In a statement posted on social media, Annastacia Palaszczuk said in normal times Queensland welcomed 2.7 million overseas tourists a year, worth $6bn to the state’s economy.

“Thousands of tourism jobs and businesses rely on those international visitors,” said the Premier who has repeatedly closed Queensland borders.

“If the federal government cuts support now, businesses will be shattered and jobs will be lost. I’m urging the Prime Minister: extend JobKeeper for these affected industries and save Queensland jobs.”

But Australian Tourism Industry Council executive director Simon Westaway said members had ­accepted JobKeeper would not be continued beyond March 28 and were hopeful of a “clear run on borders” now that the COVID-19 vaccination rollout had begun.

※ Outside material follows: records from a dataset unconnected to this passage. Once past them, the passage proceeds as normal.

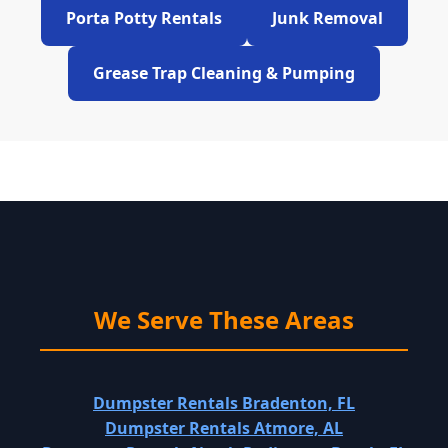
Porta Potty Rentals
Junk Removal
Grease Trap Cleaning & Pumping
We Serve These Areas
Dumpster Rentals Bradenton, FL
Dumpster Rentals Atmore, AL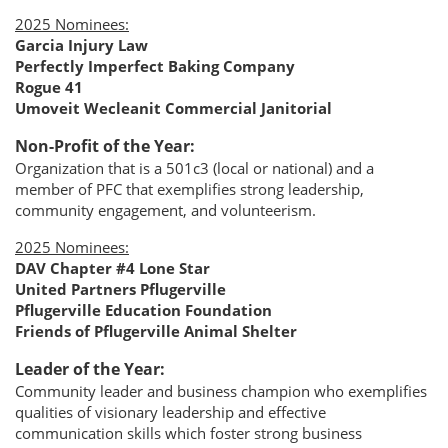
2025 Nominees:
Garcia Injury Law
Perfectly Imperfect Baking Company
Rogue 41
Umoveit Wecleanit Commercial Janitorial
Non-Profit of the Year:
Organization that is a 501c3 (local or national) and a
member of PFC that exemplifies strong leadership,
community engagement, and volunteerism.
2025 Nominees:
DAV Chapter #4 Lone Star
United Partners Pflugerville
Pflugerville Education Foundation
Friends of Pflugerville Animal Shelter
Leader of the Year:
Community leader and business champion who exemplifies
qualities of visionary leadership and effective
communication skills which foster strong business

“What we really need is for people to have greater confidence to travel,” Mr Westaway said.

“If states in particular do the right thing on border arrangements moving forward, that’s going to help a lot.”

He said the industry would like to see a “bridge built” ­between the end of JobKeeper and the broader recovery, in the form of targeted, short-term assistance.

Treasurer Josh Frydenberg has already hinted a targeted package is being looked at for the aviation industry, which continues to struggle.

A public hearing of the Senate committee examining the impact of COVID on aviation heard Qantas and Virgin Australia came close to grounding their fleets altogether last year.

“There was a time last April when Qantas and Virgin came (to us) and said ‘there will be no planes’,” Infrastructure Department deputy secretary Christine Dacey said.

“International traffic had dropped 99 per cent and we were told that as of Good Friday, ­(Qantas and Virgin) would stop flying domestically.”

The complete halt to flying was avoided by the establishment of assistance packages that subsidises hundreds of routes to keep Australia connected, Ms Dacey told the committee.

“You would have seen nothing outside of the Golden Triangle of Sydney, Melbourne, Brisbane,” she said. “(Since then) we’ve had a lot of false starts. Until we have an enduring domestic bubble, airlines are in great strife and our response has to be flexible to match.”

Treasury officials told the committee Australia’s aerospace industry had effectively shrunk 10 per cent in terms of its workforce. First assistant secretary Matthew Brine said 31,000 ­aviation workers received JobKeeper in the final quarter of 2020, at a cost of $250m.